### Task description:
Starting with the line where "A partir de 3 unid." appears, print every line through the end of the entries below exactly as it stands, and leave out the pictures.

═══ Data supplied

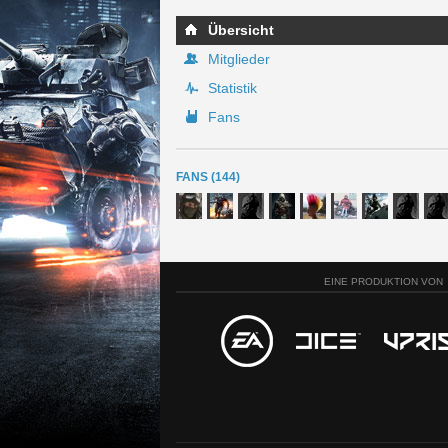
Übersicht
Mitglieder
Statistik
Fans
FANS (144)
EINE PRODUKTION VON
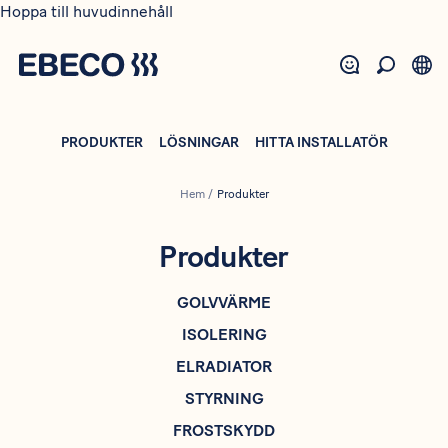
Hoppa till huvudinnehåll
PRODUKTER
LÖSNINGAR
HITTA INSTALLATÖR
Hem
/
Produkter
Produkter
GOLVVÄRME
ISOLERING
ELRADIATOR
STYRNING
FROSTSKYDD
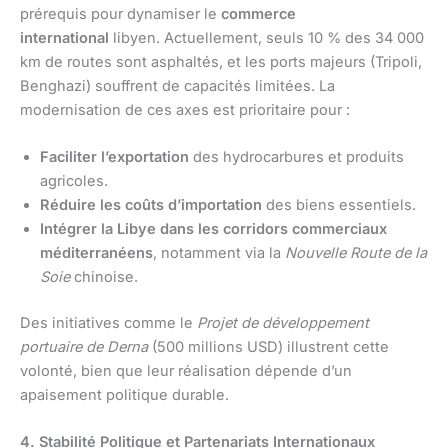
prérequis pour dynamiser le
commerce
international
libyen. Actuellement, seuls 10 % des 34 000
km de routes sont asphaltés, et les ports majeurs (Tripoli,
Benghazi) souffrent de capacités limitées. La
modernisation de ces axes est prioritaire pour :
Faciliter l’exportation
des hydrocarbures et produits
agricoles.
Réduire les coûts d’importation
des biens essentiels.
Intégrer la Libye dans les corridors commerciaux
méditerranéens
, notamment via la
Nouvelle Route de la
Soie
chinoise.
Des initiatives comme le
Projet de développement
portuaire de Derna
(500 millions USD) illustrent cette
volonté, bien que leur réalisation dépende d’un
apaisement politique durable.
4. Stabilité Politique et Partenariats Internationaux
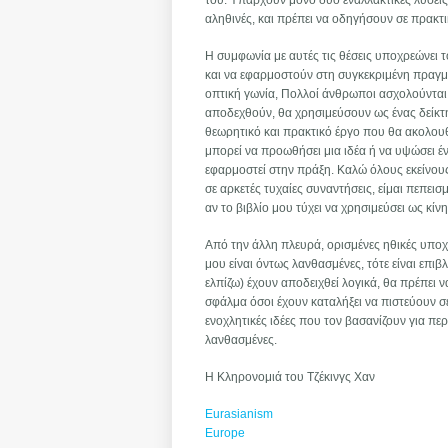
του. Υπάρχουν μόνο δύο εναλλακτικές λύσεις: Ε
αληθινές, και πρέπει να οδηγήσουν σε πρακ
Η συμφωνία με αυτές τις θέσεις υποχρεώνει 
και να εφαρμοστούν στη συγκεκριμένη πραγμ
οπτική γωνία, Πολλοί άνθρωποι ασχολούνται σ
αποδεχθούν, θα χρησιμεύσουν ως ένας δείκτ
θεωρητικό και πρακτικό έργο που θα ακολου
μπορεί να προωθήσει μια ιδέα ή να υψώσει έν
εφαρμοστεί στην πράξη. Καλώ όλους εκείνου
σε αρκετές τυχαίες συναντήσεις, είμαι πεπει
αν το βιβλίο μου τύχει να χρησιμεύσει ως κίν
Από την άλλη πλευρά, ορισμένες ηθικές υποχρ
μου είναι όντως λανθασμένες, τότε είναι επι
ελπίζω) έχουν αποδειχθεί λογικά, θα πρέπει 
σφάλμα όσοι έχουν καταλήξει να πιστεύουν σε
ενοχλητικές ιδέες που τον βασανίζουν για περ
λανθασμένες.
Η Κληρονομιά του Τζέκινγς Χαν
Eurasianism
Europe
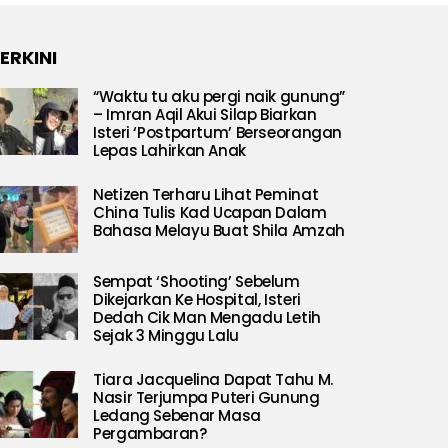
ERKINI
“Waktu tu aku pergi naik gunung”
– Imran Aqil Akui Silap Biarkan
Isteri ‘Postpartum’ Berseorangan
Lepas Lahirkan Anak
Netizen Terharu Lihat Peminat
China Tulis Kad Ucapan Dalam
Bahasa Melayu Buat Shila Amzah
Sempat ‘Shooting’ Sebelum
Dikejarkan Ke Hospital, Isteri
Dedah Cik Man Mengadu Letih
Sejak 3 Minggu Lalu
Tiara Jacquelina Dapat Tahu M.
Nasir Terjumpa Puteri Gunung
Ledang Sebenar Masa
Pergambaran?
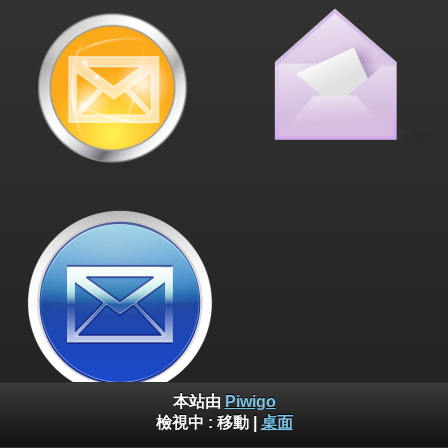
本站由
Piwigo
檢視中 :
移動
|
桌面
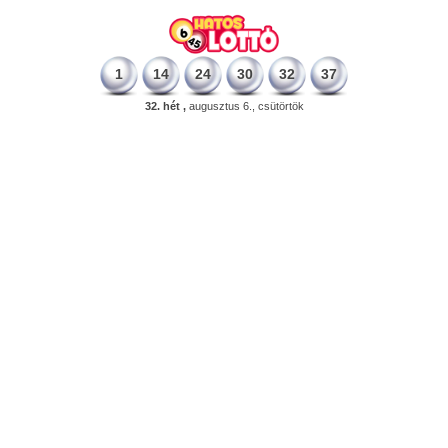
1
14
24
30
32
37
32. hét ,
augusztus 6., csütörtök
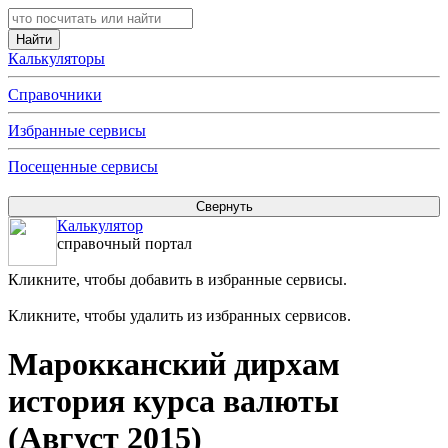
Калькуляторы
Справочники
Избранные сервисы
Посещенные сервисы
Калькулятор
справочный портал
Кликните, чтобы добавить в избранные сервисы.
Кликните, чтобы удалить из избранных сервисов.
Марокканский дирхам
история курса валюты
(Август 2015)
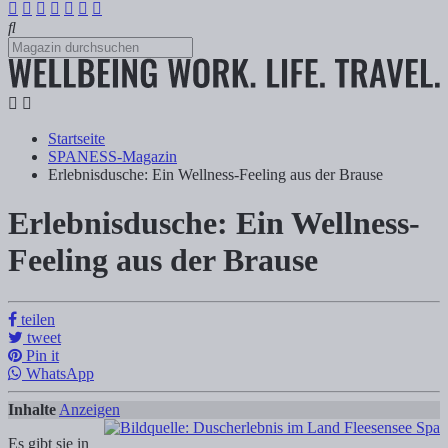
Startseite
SPANESS-Magazin
Erlebnisdusche: Ein Wellness-Feeling aus der Brause
Erlebnisdusche: Ein Wellness-
Erlebnisdusche: Ein Wellness-Feeling aus 
Feeling aus der Brause
Tanja Klindworth
teilen
tweet
Es gibt sie in fast jeder Wellnessoase, neben Saunalandschaft und Po
Pin it
WhatsApp
Inhalte
Anzeigen
Es gibt sie in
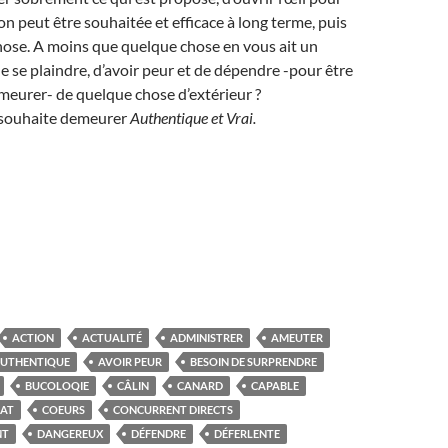
ion peut être souhaitée et efficace à long terme, puis
hose. A moins que quelque chose en vous ait un
de se plaindre, d’avoir peur et de dépendre -pour être
demeurer- de quelque chose d’extérieur ?
n souhaite demeurer
Authentique et
Vrai.
ACTION
ACTUALITÉ
ADMINISTRER
AMEUTER
UTHENTIQUE
AVOIR PEUR
BESOIN DE SURPRENDRE
BUCOLOQIE
CÂLIN
CANARD
CAPABLE
AT
COEURS
CONCURRENT DIRECTS
NT
DANGEREUX
DÉFENDRE
DÉFERLENTE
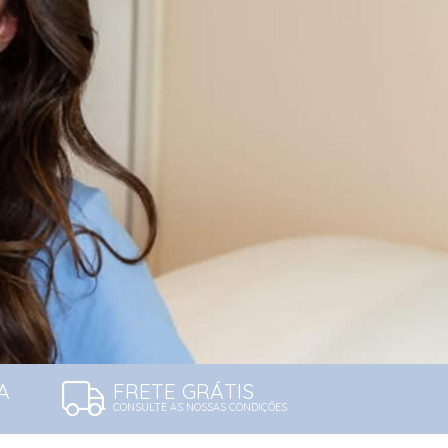
A
FRETE GRÁTIS
CONSULTE AS NOSSAS CONDIÇÕES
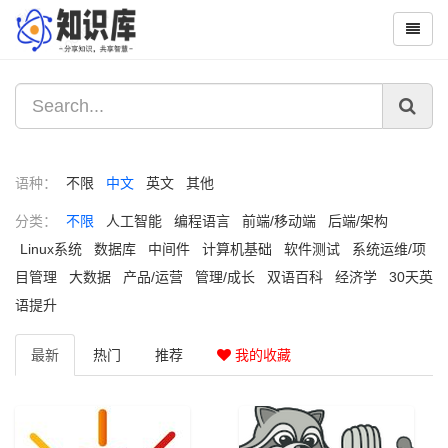
语种：
不限
中文
英文
其他
分类：
不限
人工智能
编程语言
前端/移动端
后端/架构
Linux系统
数据库
中间件
计算机基础
软件测试
系统运维/项
目管理
大数据
产品/运营
管理/成长
双语百科
经济学
30天英
语提升
最新
热门
推荐
我的收藏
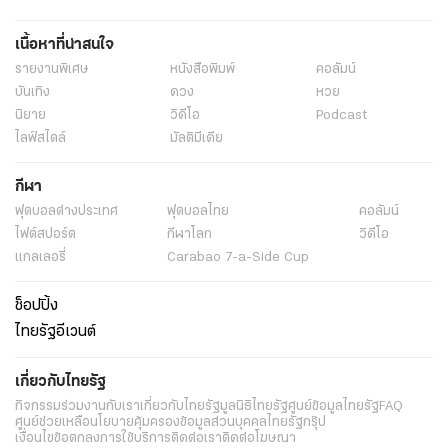
เนื้อหาที่น่าสนใจ
รายงานพิเศษ
หนังสือพิมพ์
คอลัมน์
บันเทิง
ดวง
หวย
นิยาย
วิดีโอ
Podcast
ไลฟ์สไตล์
มัลติมีเดีย
กีฬา
ฟุตบอลต่่างประเทศ
ฟุตบอลไทย
คอลัมน์
ไฟต์สปอร์ต
กีฬาโลก
วิดีโอ
แกลเลอรี่
Carabao 7-a-Side Cup
ช็อปปิ้ง
ไทยรัฐอีเวนต์
เกี่ยวกับไทยรัฐ
กิจกรรม
ร่วมงานกับเรา
เกี่ยวกับไทยรัฐ
มูลนิธิไทยรัฐ
ศูนย์ข้อมูลไทยรัฐ
FAQ
ศูนย์ช่วยเหลือ
นโยบายคุ้มครองข้อมูลส่วนบุคคลไทยรัฐกรุ๊ป
เงื่อนไขข้อตกลงการใช้บริการ
ติดต่อเรา
ติดต่อโฆษณา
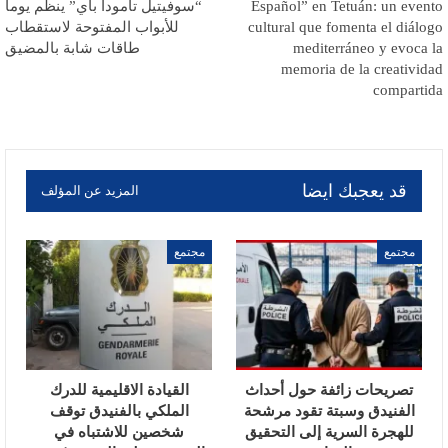
Español” en Tetuán: un evento
“سوفيتيل تامودا باي” ينظم يوماً
cultural que fomenta el diálogo
للأبواب المفتوحة لاستقطاب
mediterráneo y evoca la
طاقات شابة بالمضيق
memoria de la creatividad
compartida
قد يعجبك ايضا
المزيد عن المؤلف
مجتمع
مجتمع
تصريحات زائفة حول أحداث
القيادة الاقليمية للدرك
الفنيدق وسبتة تقود مرشحة
الملكي بالفنيدق توقف
للهجرة السرية إلى التحقيق
شخصين للاشتباه في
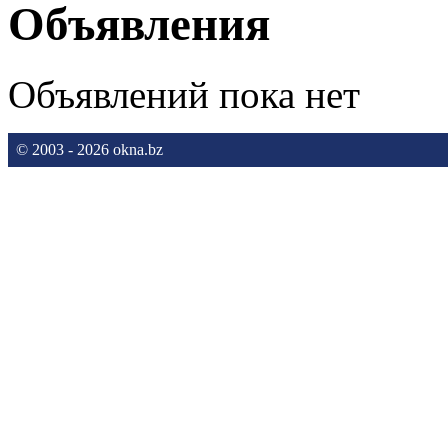
Объявления
Объявлений пока нет
© 2003 - 2026 okna.bz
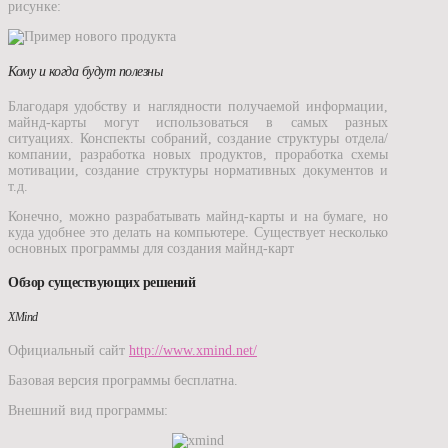
рисунке:
Кому и когда будут полезны
Благодаря удобству и наглядности получаемой информации,
майнд-карты могут использоваться в самых разных
ситуациях. Конспекты собраний, создание структуры отдела/
компании, разработка новых продуктов, проработка схемы
мотивации, создание структуры нормативных документов и
т.д.
Конечно, можно разрабатывать майнд-карты и на бумаге, но
куда удобнее это делать на компьютере. Существует несколько
основных программы для создания майнд-карт
Обзор существующих решений
XMind
Официальный сайт
http://www.xmind.net/
Базовая версия программы бесплатна.
Внешний вид программы:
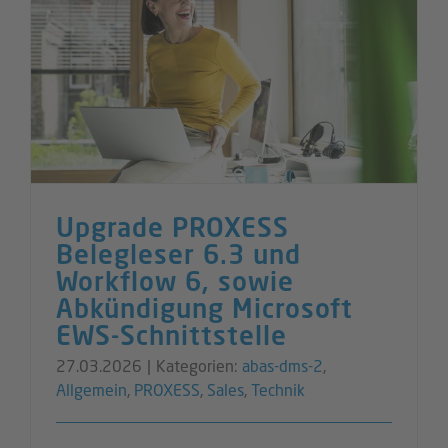
Upgrade PROXESS
Belegleser 6.3 und
Workflow 6, sowie
Abkündigung Microsoft
EWS-Schnittstelle
27.03.2026
|
Kategorien:
abas-dms-2
,
Allgemein
,
PROXESS
,
Sales
,
Technik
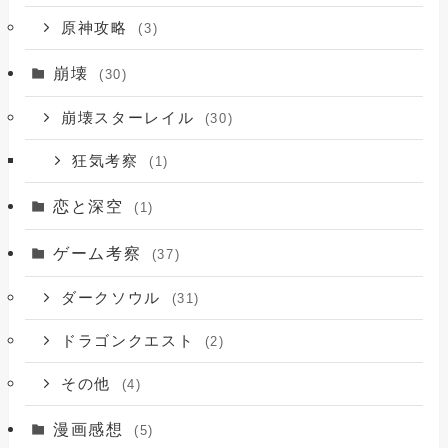
原神攻略
(3)
崩壊
(30)
崩壊スターレイル
(30)
狂気考察
(1)
恋と深空
(1)
ゲーム考察
(37)
ダークソウル
(31)
ドラゴンクエスト
(2)
その他
(4)
漫画感想
(5)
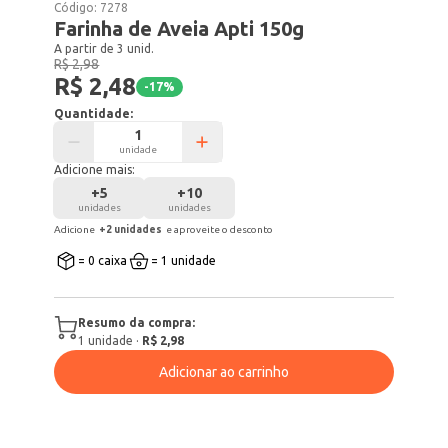
Código:
7278
Farinha de Aveia Apti 150g
A partir de 3 unid.
R$ 2,98
R$ 2,48
-
17
%
Quantidade:
unidade
Adicione mais:
+
5
+
10
unidades
unidades
Adicione
+
2
unidade
s
e aproveite o desconto
= 0 caixa
= 1 unidade
Resumo da compra:
1
unidade
·
R$ 2,98
Adicionar ao carrinho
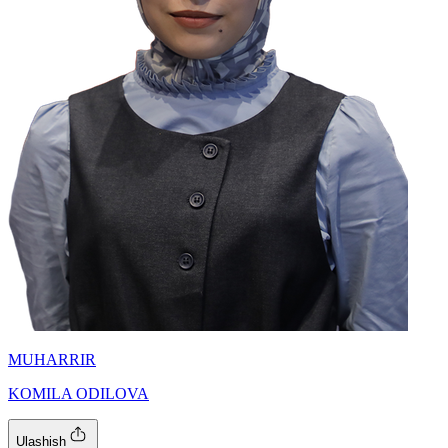
MUHARRIR
KOMILA ODILOVA
Ulashish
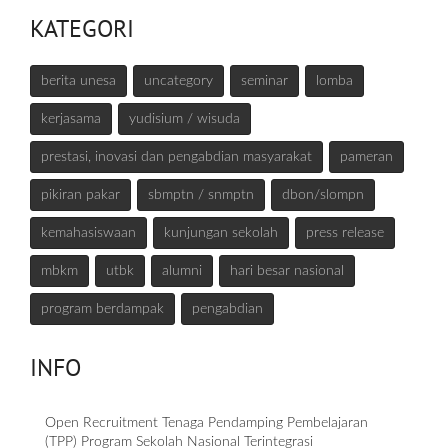
KATEGORI
berita unesa
uncategory
seminar
lomba
kerjasama
yudisium / wisuda
prestasi, inovasi dan pengabdian masyarakat
pameran
pikiran pakar
sbmptn / snmptn
dbon/slompn
kemahasiswaan
kunjungan sekolah
press release
mbkm
utbk
alumni
hari besar nasional
program berdampak
pengabdian
INFO
Open Recruitment Tenaga Pendamping Pembelajaran
(TPP) Program Sekolah Nasional Terintegrasi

══════

### Solution for this task:
A partir de 3 unid.
R$ 2,98
R$ 2,48
-
17
%
Quantidade:
unidade
Adicione mais:
+
5
+
10
unidades
unidades
Adicione
+
2
unidade
s
e aproveite o desconto
= 0 caixa
= 1 unidade
Resumo da compra:
1
unidade
·
R$ 2,98
Adicionar ao carrinho
MUHARRIR
KOMILA ODILOVA
Ulashish
KATEGORI
berita unesa
uncategory
seminar
lomba
kerjasama
yudisium / wisuda
prestasi, inovasi dan pengabdian masyarakat
pameran
pikiran pakar
sbmptn / snmptn
dbon/slompn
kemahasiswaan
kunjungan sekolah
press release
mbkm
utbk
alumni
hari besar nasional
program berdampak
pengabdian
INFO
Open Recruitment Tenaga Pendamping Pembelajaran
(TPP) Program Sekolah Nasional Terintegrasi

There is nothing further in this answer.